Robust and fast dual-wavelength phase unwrapping in quantitative phase imaging with region segmentation

Digital holographic microscopy (DHM) is used for phase imaging of micro-scale samples owing to its numerous advantages, including high resolution and non-destructive nature. Numerical phase unwrapping algorithms have been used to obtain continuous unwrapped phase maps by evaluating the fringe orders of the wrapped phase maps. However, these algorithms are usually slow and fail to unwrap the phase maps correctly for phase differences greater than 2π. This often leads to inaccurate reconstruction of the final phase map due to the difficulty in differentiating the number of 2π jumps wrapped between two adjacent pixels.

Dual-wavelength DHM has been proposed to solve such phase ambiguity issues. It acquires two wrapped phase maps at different wavelengths to produce a new synthetic phase map corresponding to the longer synthetic wavelength. A proper selection of two distinct wavelengths allows fitting of physical changes of the measured samples within the [-π,π] to achieve phase unwrapping. Unfortunately, dual-wavelength DHM suffers from increased phase noise in the synthetic phase map, which reduces its axial phase sensitivity.

Although several algorithms have been developed to suppress noise and improve phase sensitivity, they are still sensitive to increased noise, especially for large beat wavelengths. This is mainly attributed to the individual evaluation of the fringe order of each pixel, leading to inaccurate results. To this noted, Dr. Rongli Guo, Dr. Shuaidong Lu, Dr. Yinhua Wu, Dr. MiaoMiao Zhang and Dr. Fan Wang from Xi’an Technological University developed a new robust and fast dual-wavelength phase unwrapping method for dual-wavelength DHM. Their work is currently published in the journal, Optics Communication.

Briefly, the authors commenced by generating a synthetic map by subtracting two wrapped phase maps. It was then divided into multiple regions based on phase discontinuities of the wrapped phase maps. By directly determining the fringe order of each region, the final denoised phase map was calculated using one of the wrapped phase maps. All the pixels in a region were assumed to have equal fringe order and fringe order evaluation was done based on segmented regions. The method was validated by applying it to both experimental and simulative data.

The authors demonstrated the robustness and capability of the proposed method in suppressing the magnified noise associated with synthesizing the large beat wavelength to the level of a single wavelength. It worked well for both stepped and continuous objects. For continuous objectives, it achieved phase unwrapping relatively fast heavy avoiding heavy computational burden. Interestingly, the proposed method provided the only efficient solution for imaging large step height steps.

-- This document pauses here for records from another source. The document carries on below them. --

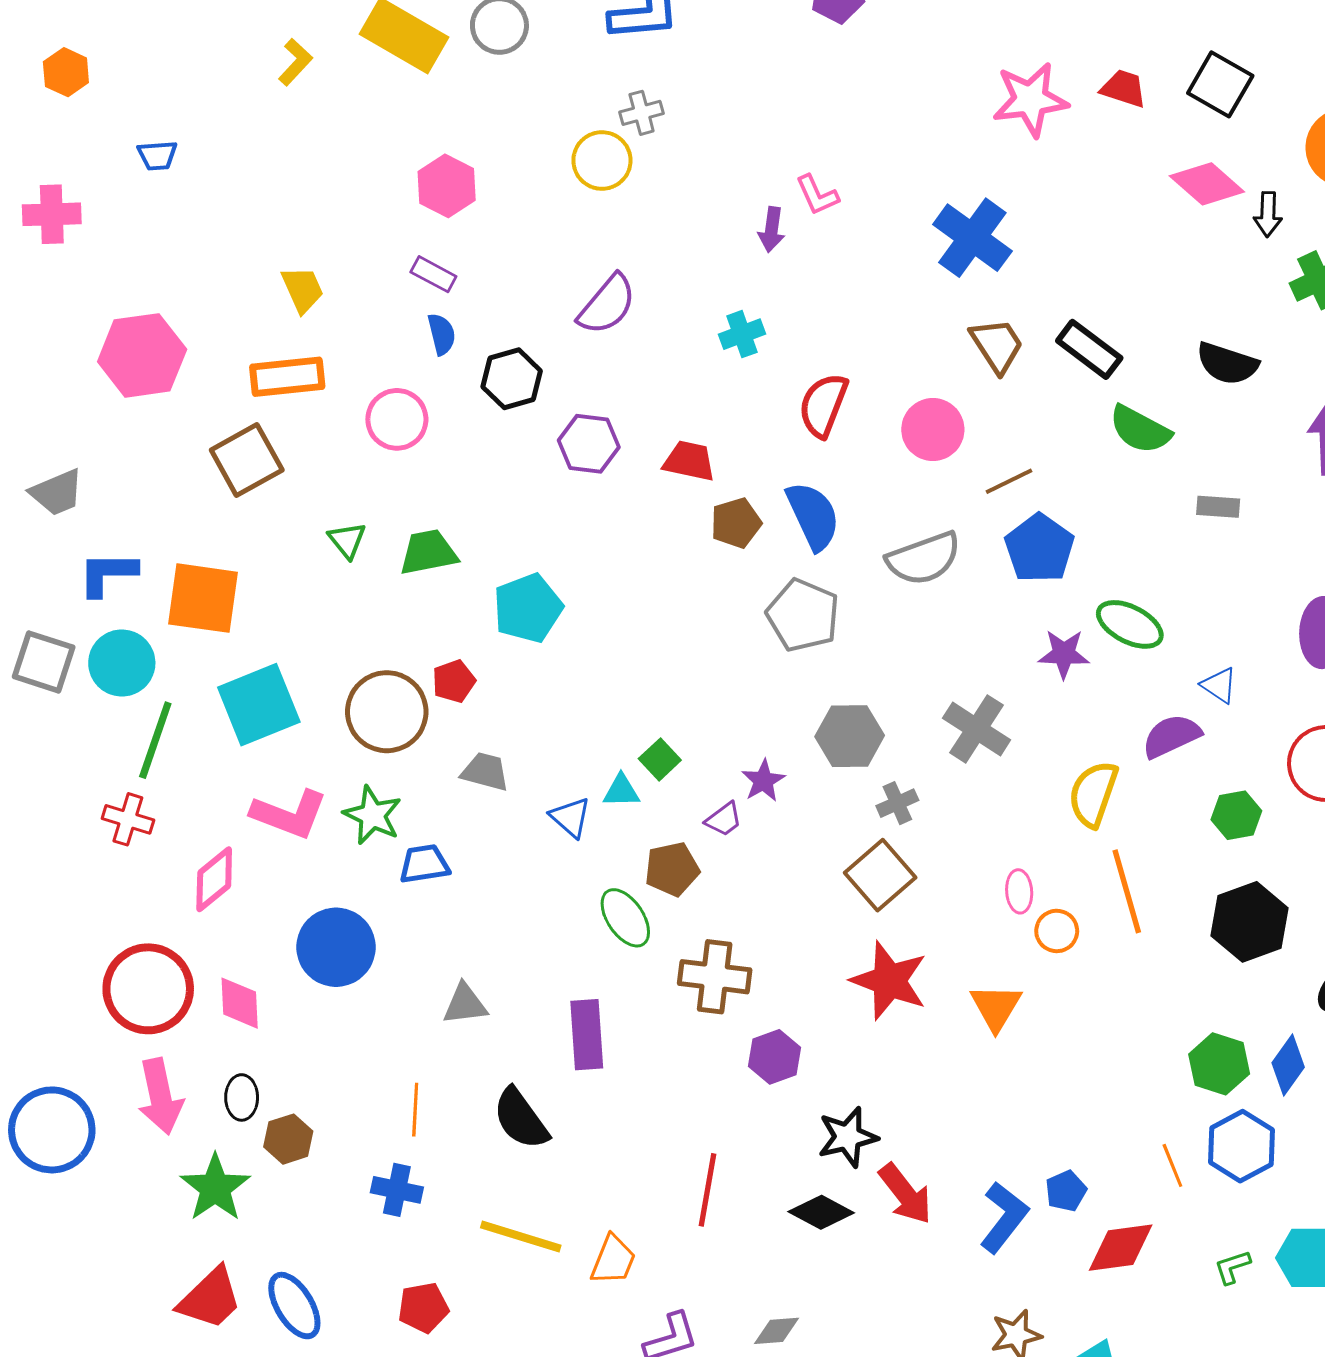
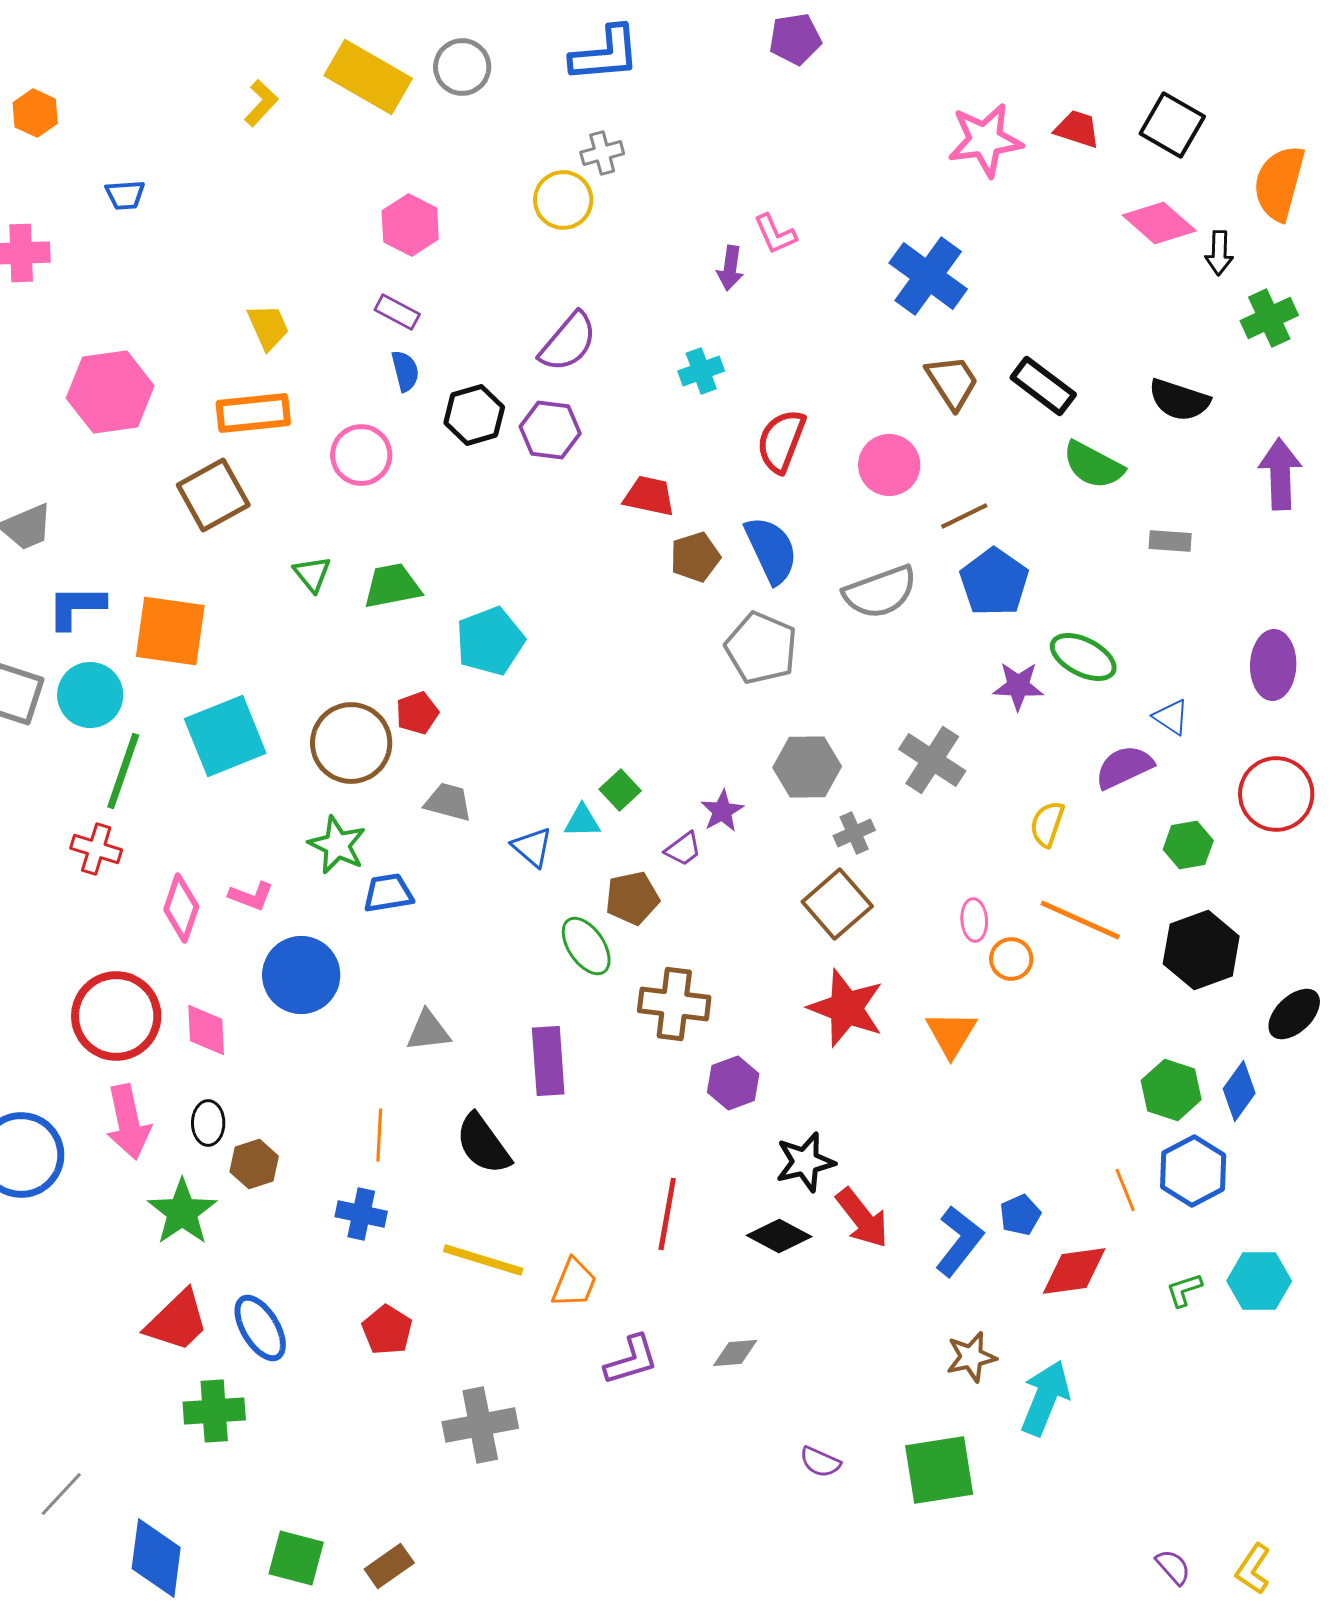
purple hexagon: (589, 444) -> (550, 430), moved
yellow semicircle: (1093, 794) -> (1047, 824), size x0.7
pink L-shape: (289, 814) -> (251, 896), moved, size x0.6
pink diamond: (214, 879) -> (181, 908), turned -32
orange line: (1127, 891) -> (1080, 920), turned -50
red pentagon: (423, 1308) -> (387, 1330), turned -30

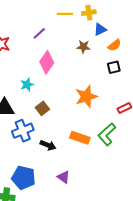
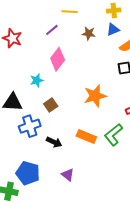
yellow cross: (89, 13) -> (114, 11), moved
yellow line: (65, 14) -> (70, 12), moved
brown star: (83, 47) -> (89, 33), moved

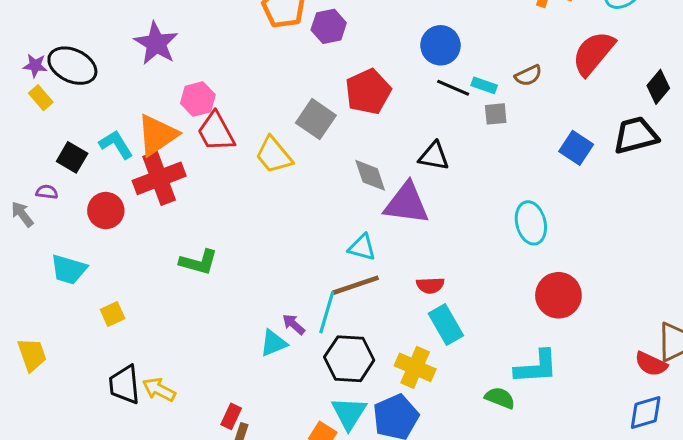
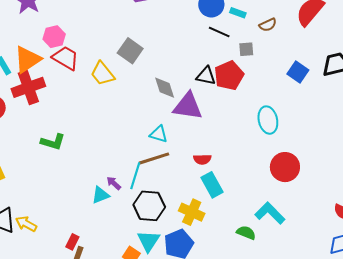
cyan rectangle: (484, 85) -> (238, 13), moved
red pentagon: (368, 92) -> (229, 75), moved
red trapezoid: (216, 132) -> (65, 58), turned 148
cyan L-shape: (536, 367) -> (270, 213), turned -132

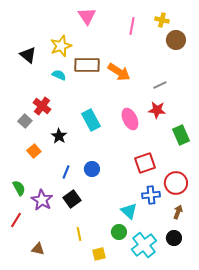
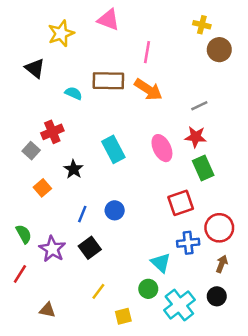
pink triangle: (87, 16) -> (108, 20), turned -36
pink line: (132, 26) -> (147, 52), moved
yellow star: (61, 46) -> (61, 33), moved
red cross: (42, 106) -> (52, 132), turned 30
green rectangle: (181, 135) -> (203, 168), moved
yellow line: (79, 234) -> (98, 291), turned 48

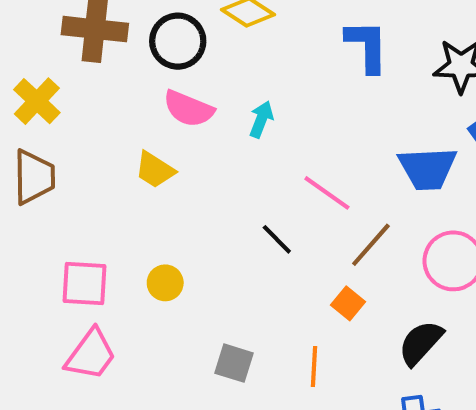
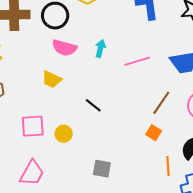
pink line: (327, 193) -> (137, 61), moved, turned -45
black line: (277, 239) -> (93, 105), moved
pink square: (85, 283) -> (33, 126), moved
orange line: (314, 367) -> (168, 166), moved

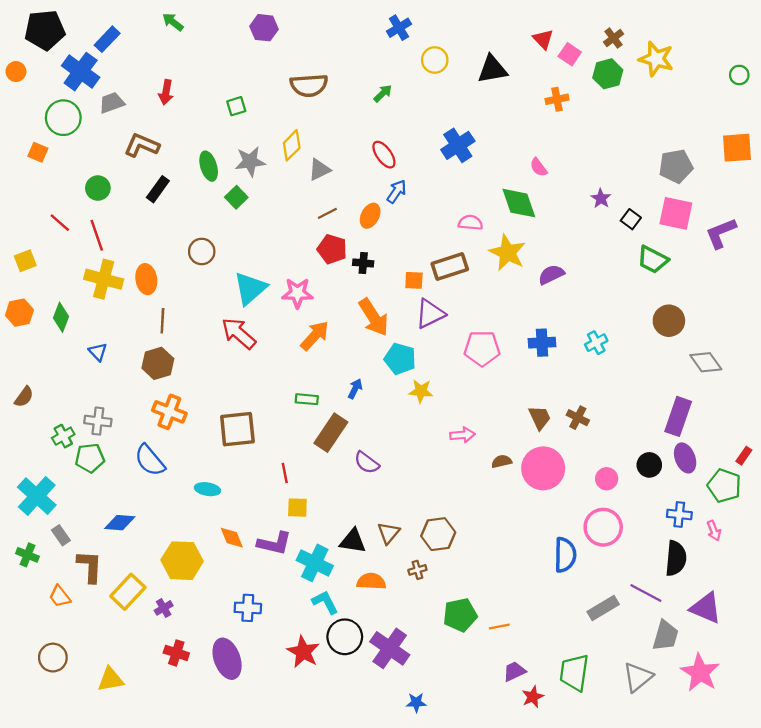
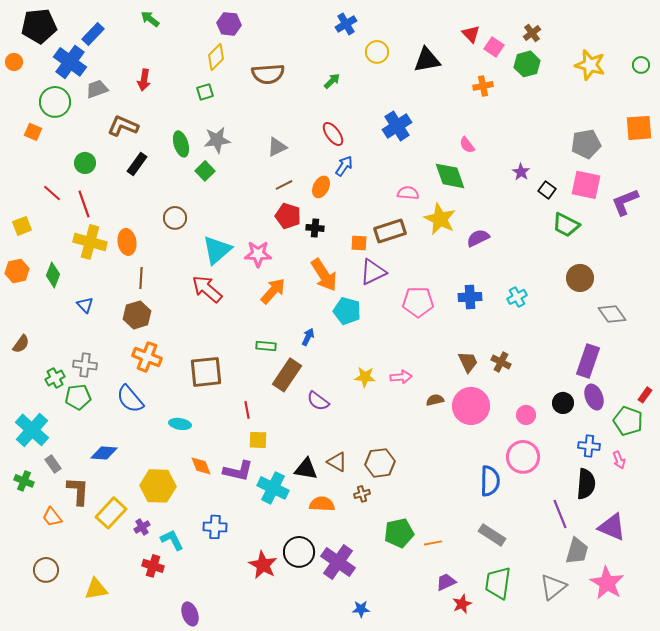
yellow star: (656, 59) -> (590, 65), moved
yellow diamond: (292, 145) -> (216, 57), moved
yellow star: (421, 391) -> (365, 377), moved
brown triangle: (389, 533) -> (337, 462), turned -40
purple line: (646, 593) -> (560, 514), turned 40
cyan L-shape: (325, 602) -> (172, 540), moved
gray rectangle: (603, 608) -> (492, 535), moved, turned 64
purple ellipse: (227, 659) -> (190, 614), moved, size x0.7

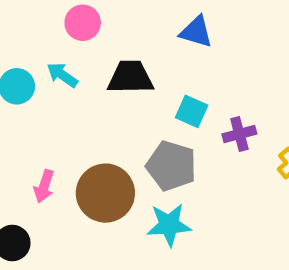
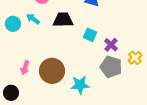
purple cross: (239, 134) -> (111, 45), turned -32
gray pentagon: (171, 166) -> (111, 67), moved

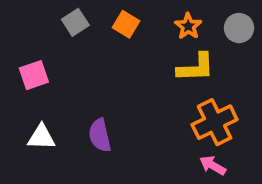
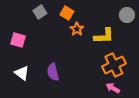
orange star: (188, 26) -> (77, 29), moved
pink square: (34, 75) -> (18, 40), turned 35
white triangle: (41, 137) -> (22, 73), turned 35

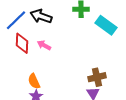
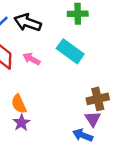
cyan rectangle: (106, 25) -> (70, 51), moved

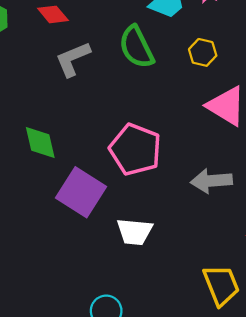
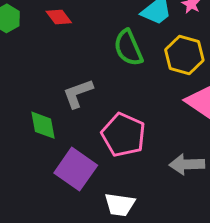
yellow hexagon: (203, 52) -> (184, 55), size x1.6
gray L-shape: (73, 59) -> (78, 93), moved

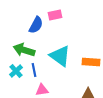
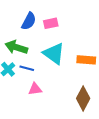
pink rectangle: (55, 15) -> (51, 23), moved
blue line: (34, 70) -> (27, 68), turned -64

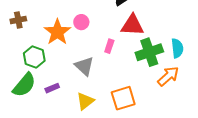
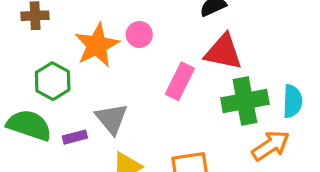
pink rectangle: (109, 46) -> (180, 81), size x1.5
gray triangle: (84, 66) -> (112, 119), moved
green semicircle: (24, 85) -> (29, 125), turned -120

Successful implementation of this method required correct identification of the various regions from the wrapped phase map. Continuous sample measurement required setting only one threshold by evaluating the derivative map values, while the number of thresholds in step samples was equivalent to the number of steps contained. The thresholds were set by considering the values of different steps and noise magnitude. For cases with too large phase noises, other segmentation algorithms like denoising method or manual segmentation could be employed. Furthermore, this method was also applicable in quantitative imaging of microstructures with beat wavelengths up to 20.475 μm.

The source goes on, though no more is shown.